The National Super Alliance (NASA) on Saturday claimed that Independent Electoral and Boundaries Commission (IEBC) CEO Ezra Chiloba had signed a suspicious deal on Thursday night. 

Speaking in Vihiga, NASA principal Musalia Mudavadi alleged that the Commission signed a contract for the fresh controversial election with French digital security company OT-Morpho which rebranded to IDEMIA on 28th September.

Mudavadi alleged that the firm threatened to pull out of the election unless the electoral body signed an inflated deal with it.

"On 28th September, two days ago, Chiloba signed a deal with OT-Morpho at night. Kenyans paid the company Sh4 Billion for six races in the first election, now they are charging Sh 2.4 Billion...and then they come and lie to people at Statehouse with 'something small'," he stated.

Speaking at the same forum, NASA presidential candidate Raila Odinga claimed that experts had confirmed that the company's services for the fresh polls should cost Sh 800 Million, but the contract had been deliberately inflated by Jubilee operatives within the Commission to Sh 2.4 Billion.

The former Prime Minister reiterated calls for Chiloba to vacate office maintaining that there would be no election without a level playing field as he accused Jubilee of changing the rules of the game with the proposed electoral laws being pushed in Parliament.
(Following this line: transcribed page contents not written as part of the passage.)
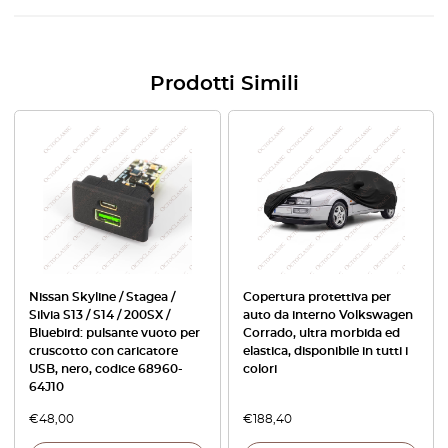
Prodotti Simili
Nissan Skyline / Stagea /
Copertura protettiva per
Silvia S13 / S14 / 200SX /
auto da interno Volkswagen
Bluebird: pulsante vuoto per
Corrado, ultra morbida ed
cruscotto con caricatore
elastica, disponibile in tutti i
USB, nero, codice 68960-
colori
64J10
€
48,00
€
188,40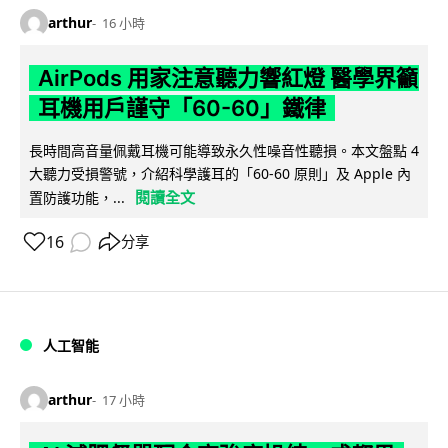
arthur
16 小時
AirPods 用家注意聽力響紅燈 醫學界籲
耳機用戶謹守「60-60」鐵律
長時間高音量佩戴耳機可能導致永久性噪音性聽損。本文盤點 4
大聽力受損警號，介紹科學護耳的「60-60 原則」及 Apple 內
閱讀全文
置防護功能，...
16
分享
人工智能
arthur
17 小時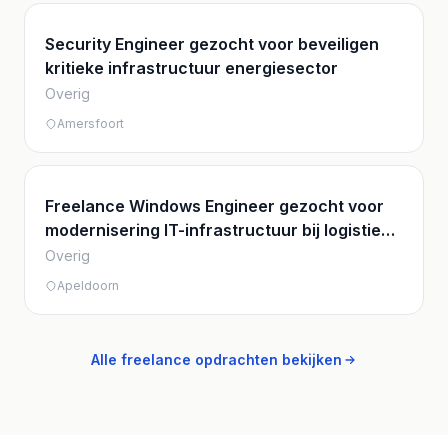
Security Engineer gezocht voor beveiligen
kritieke infrastructuur energiesector
Overig
Amersfoort
Freelance Windows Engineer gezocht voor
modernisering IT-infrastructuur bij logistiek
bedrijf
Overig
Apeldoorn
Alle freelance opdrachten bekijken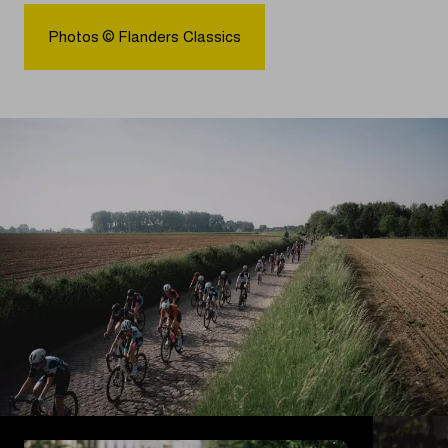
Photos © Flanders Classics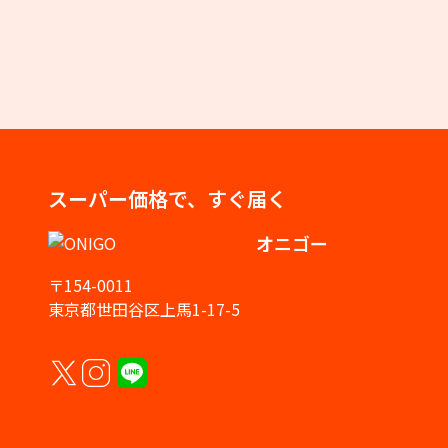
スーパー価格で、すぐ届く
オニゴー
〒154-0011
東京都世田谷区上馬1-17-5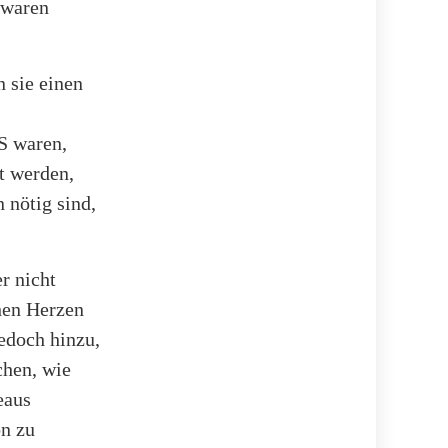
 waren
 sie einen
S waren,
gt werden,
 nötig sind,
r nicht
hen Herzen
jedoch hinzu,
chen, wie
eaus
on zu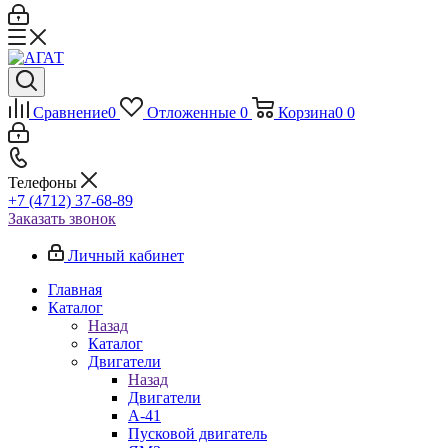
Сравнение
0
Отложенные
0
Корзина
0
0
Телефоны
+7 (4712) 37-68-89
Заказать звонок
Личный кабинет
Главная
Каталог
Назад
Каталог
Двигатели
Назад
Двигатели
А-41
Пусковой двигатель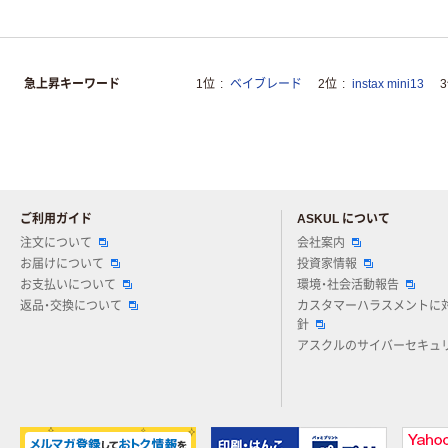
急上昇キーワード
1位
ベイブレード
2位
instax mini13
ご利用ガイド
ASKUL について
注文について
会社案内
お届けについて
投資家情報
お支払いについて
環境・社会活動報告
返品・交換について
カスタマーハラスメントに
針
アスクルのサイバーセキュ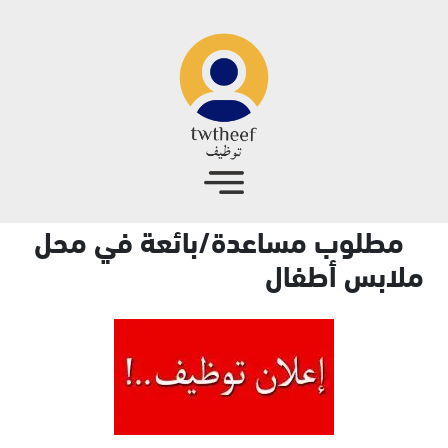
جاوز إلى المحتوى الرئيسي
مطلوب مساعدة/بائعة في محل
ملابس أطفال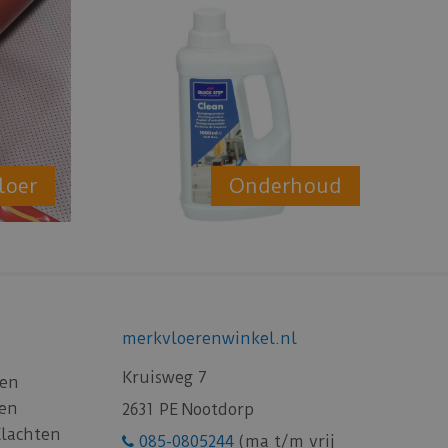
loer
Onderhoud
merkvloerenwinkel.nl
Kruisweg 7
gen
gen
2631 PE Nootdorp
Klachten
085-0805244
(ma t/m vrij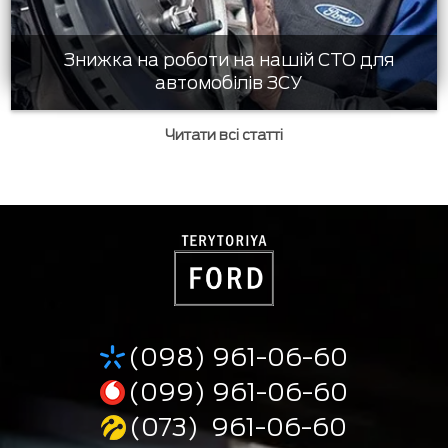
Знижка на роботи на нашій СТО для
автомобілів ЗСУ
Читати всі статті
(098) 961-06-60
(099) 961-06-60
(073) 961-06-60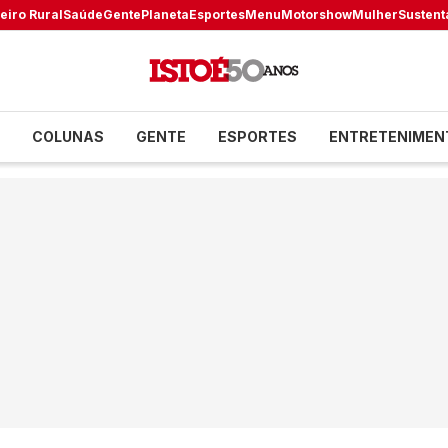
eiro Rural
Saúde
Gente
Planeta
Esportes
Menu
Motorshow
Mulher
Sustent
COLUNAS
GENTE
ESPORTES
ENTRETENIMEN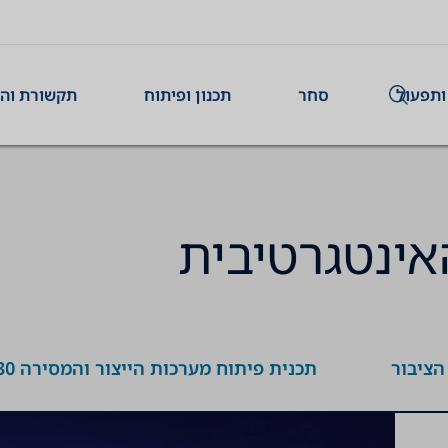
ותפעול
סחר
תכנון ופיתוח
תקשורת וה
אינטגרטיבית
הציבור
תכנית פיתוח מערכות הייצור והמסירה 2030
Last week, the Alliance announced that it will hold countrywide peaceful demonstrations on Monday and Friday of every week to push for electoral reforms.

Their list of demands, dubbed 'Irreducible Minimums' include the blacklisting of OT-Morpho and Dubai-based printing firm Al Ghurair.

Odinga has accused the companies of abetting electoral fraud in the August polls and has made it clear that he will not participate in the October 26th election if the firms are still involved in the forthcoming process.

He has also called on Jubilee to drop the proposed changes to Kenya's electoral laws, describing the amendments as retrogressive and worse than what was there before 1997.